Сицилиец передает мне оплетенную бутыль с вином, я делаю два больших глотка; только воспитанность удерживает меня от того, чтобы опустошить бутыль. Надо тебе благодарить небо, что горел не хлев.

Проходя по этой улице, приветствую тебя, о матерь моя, приветствую тебя еще раз, потому что Ты — Мать Иисуса. Приветствую также зиму, и гору, и лавину, которые наконец сделали из меня человека. Огни поселка не видны из-за обрыва, который изгибается, скрывая, да и защищая поселок.

Именно здесь я в последний раз видел Линду. Janua coeli — но ты закрылась, и salus infirmorum — но ты не спасла ничего. И вот пришел день, когда я могу сказать: «Мир душе твоей живой». Следовало бы мне устроить себе праздник, пить так, чтобы вино в меня через воронку вливали.
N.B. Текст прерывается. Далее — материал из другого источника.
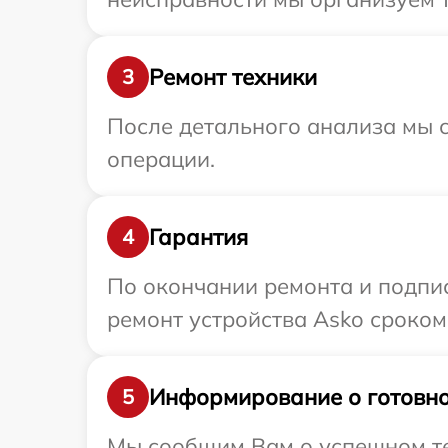
Ремонт техники
3
После детального анализа мы с
операции.
Гарантия
4
По окончании ремонта и подпи
ремонт устройства Asko сроком 
Информирование о готовно
5
Мы сообщим Вам о успешном тес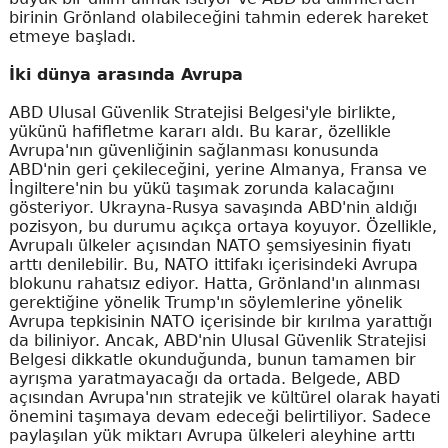
birinin Grönland olabileceğini tahmin ederek hareket
etmeye başladı.
İki dünya arasında Avrupa
ABD Ulusal Güvenlik Stratejisi Belgesi'yle birlikte,
yükünü hafifletme kararı aldı. Bu karar, özellikle
Avrupa'nın güvenliğinin sağlanması konusunda
ABD'nin geri çekileceğini, yerine Almanya, Fransa ve
İngiltere'nin bu yükü taşımak zorunda kalacağını
gösteriyor. Ukrayna-Rusya savaşında ABD'nin aldığı
pozisyon, bu durumu açıkça ortaya koyuyor. Özellikle,
Avrupalı ülkeler açısından NATO şemsiyesinin fiyatı
arttı denilebilir. Bu, NATO ittifakı içerisindeki Avrupa
blokunu rahatsız ediyor. Hatta, Grönland'ın alınması
gerektiğine yönelik Trump'ın söylemlerine yönelik
Avrupa tepkisinin NATO içerisinde bir kırılma yarattığı
da biliniyor. Ancak, ABD'nin Ulusal Güvenlik Stratejisi
Belgesi dikkatle okunduğunda, bunun tamamen bir
ayrışma yaratmayacağı da ortada. Belgede, ABD
açısından Avrupa'nın stratejik ve kültürel olarak hayati
önemini taşımaya devam edeceği belirtiliyor. Sadece
paylaşılan yük miktarı Avrupa ülkeleri aleyhine arttı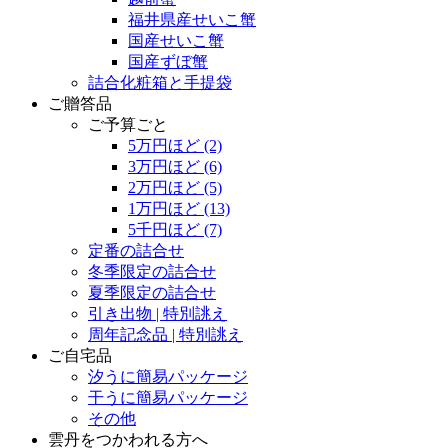
福井県産せいこ蟹
国産せいこ蟹
国産ずぼ蟹
詰合化粧箱と手提袋
ご贈答品
ご予算ごと
5万円ほど
(2)
3万円ほど
(6)
2万円ほど
(5)
1万円ほど
(13)
5千円ほど
(7)
定番の詰合せ
冬季限定の詰合せ
夏季限定の詰合せ
引き出物 | 特別誂え
周年記念品 | 特別誂え
ご自宅品
汐うに簡易パッケージ
干うに簡易パッケージ
その他
雲丹をつかわれる方へ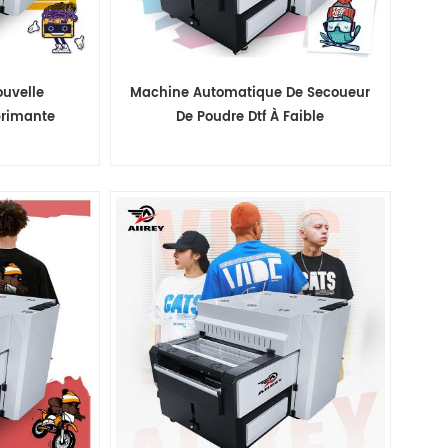
ouvelle
Machine Automatique De Secoueur
primante
De Poudre Dtf À Faible
ransfert De
Consommation D'énergie De Haute
dre Shaker
Qualité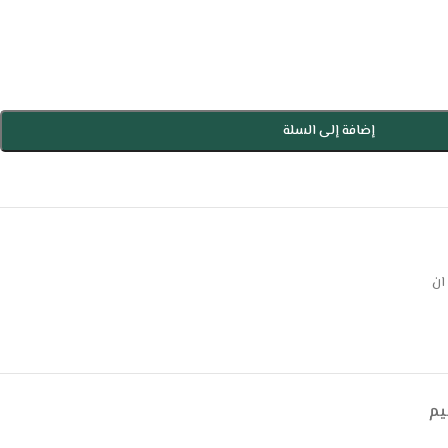
إضافة إلى السلة
ان
يم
В Ностенго женщина идет домой, говорит сама с собой, не замечает меня; мужчина возвращается домой из хлева: у него фонарь, который летит по снегу; ясно, что человек на лыжах. Будь у меня фонарь, я поднял бы его в знак приветствия, хоть и не знаю, кто это. В поселке, должно быть, все уже спят. Говорю: «Сегодня двадцать восьмое мая» и иду над лавиной, пробую на ощупь рельеф снега, ставлю ноги осмотрительно. Небо черное, но, к счастью, я хорошо помню повороты, места, где пройти особенно трудно. Чтобы найти дорогу домой, нужнее всего память.

Как знать, не одичала ли кошка, встретит ли она меня, как только войду: это кошка верная, хотел бы я, чтобы у меня были такие глаза, как у нее.

— Да ты ведь Ансельмо, правда? Чуть не налетел на тебя. Ты вернулся, а твои? А другие?

— Мы вернулись, и Святая тоже, ей теперь получше; последний — ты.

— Но я не останусь, уеду.

— Не переночуешь?

— Переночую.

— А ключ?

— Найду.

Или будет открыто окно в комнате на втором этаже, над кухонным окном с решеткой, которая сойдет за лестницу. После вечеринок так мы и забирались в дом. Однажды в пять; и мой отец, который уже проснулся и шел в хлев, сказал только: «Ты уже здесь!» — «U me pa»; да, сказал я себе, отныне, ладно, говори на своем итальянском языке, но говори так, как тебя научила мать, говори правду.

Второго ноября, в начале зимы, в это окно влетела камышница. Я так мало знаю о лесных животных, что мог принять ее за голубку. Она билась крыльями о стеклянный абажур, висящий под потолком, и разбудила меня. Распустила широкий, словно пучок лучей хвост прямо на тумбочке, в пяди от моего лица, еще не отошедшего от сна и почти целиком спрятанного под подушкой и одеялом. Окно открыто на север и на гору.

Перья ее были сбрызнуты белым и взъерошены, шейка немного изогнута, а глаз неподвижен, после первоначального смятения.

Может, оттого, что я посмотрел ей в глаза, или потому, что двинул рукой под одеялом, когда мне пришла мысль схватить ее, показать другим и держать взаперти, живую; либо потому, что она обрела привычную ясность мыслей, — так или иначе, камышница полетела к окну. Я ринулся за ней и увидел тогда, второго ноября, первый снег, нежданный.

Я видел, как она низко летит над слегка вздымающимися лугами и влетает в лес, на свою долгую зиму.